***** DATA *****

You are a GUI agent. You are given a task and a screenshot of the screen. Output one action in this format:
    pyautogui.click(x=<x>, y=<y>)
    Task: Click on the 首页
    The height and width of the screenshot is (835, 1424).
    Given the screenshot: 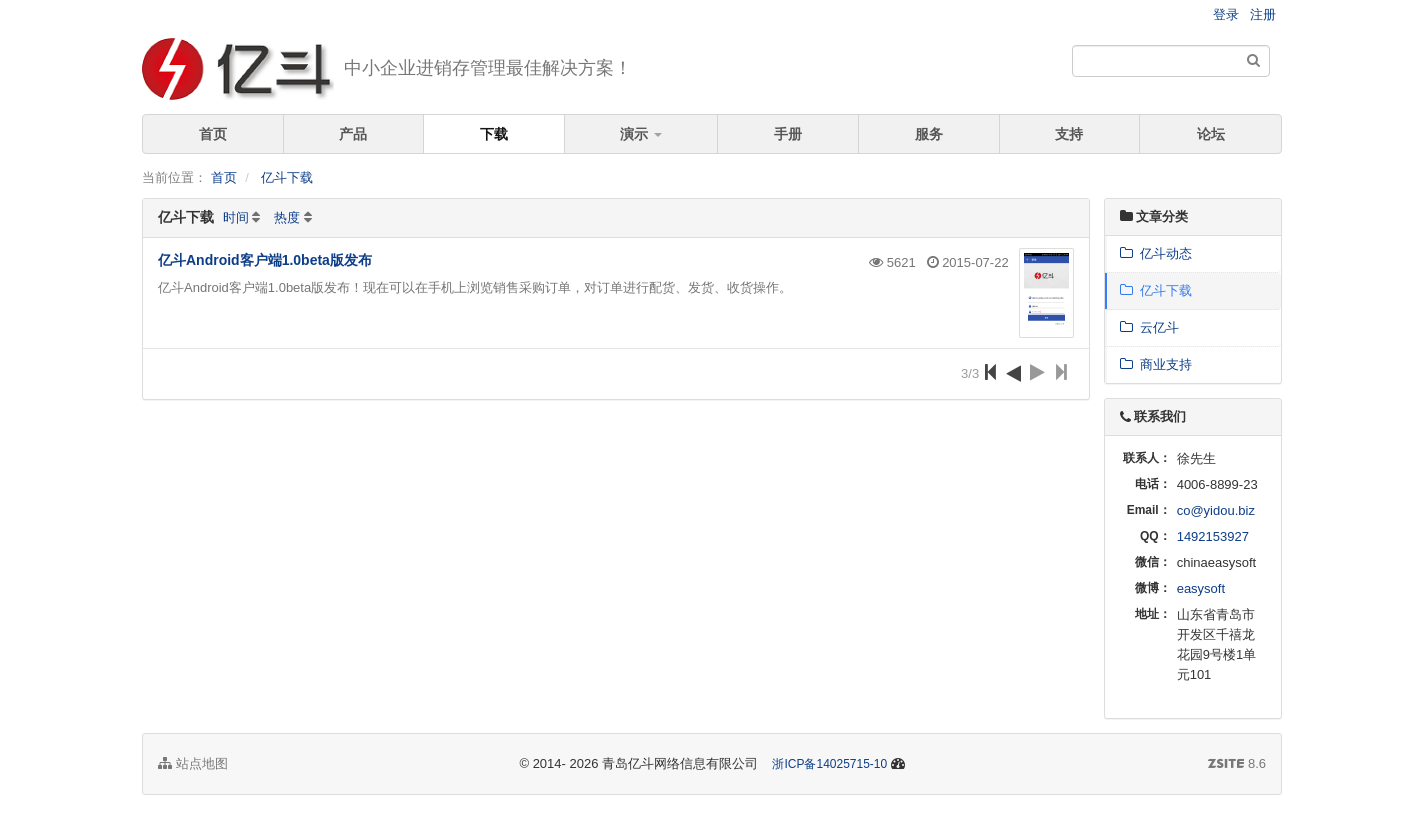 What is the action you would take?
    pyautogui.click(x=213, y=134)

*****

__TASK DETAILS__. From the first line of the data above through the line containing "The height and", set each line down again exactly; include both ends and omit everything else.

__EXPECTED ANSWER__.
You are a GUI agent. You are given a task and a screenshot of the screen. Output one action in this format:
    pyautogui.click(x=<x>, y=<y>)
    Task: Click on the 首页
    The height and width of the screenshot is (835, 1424).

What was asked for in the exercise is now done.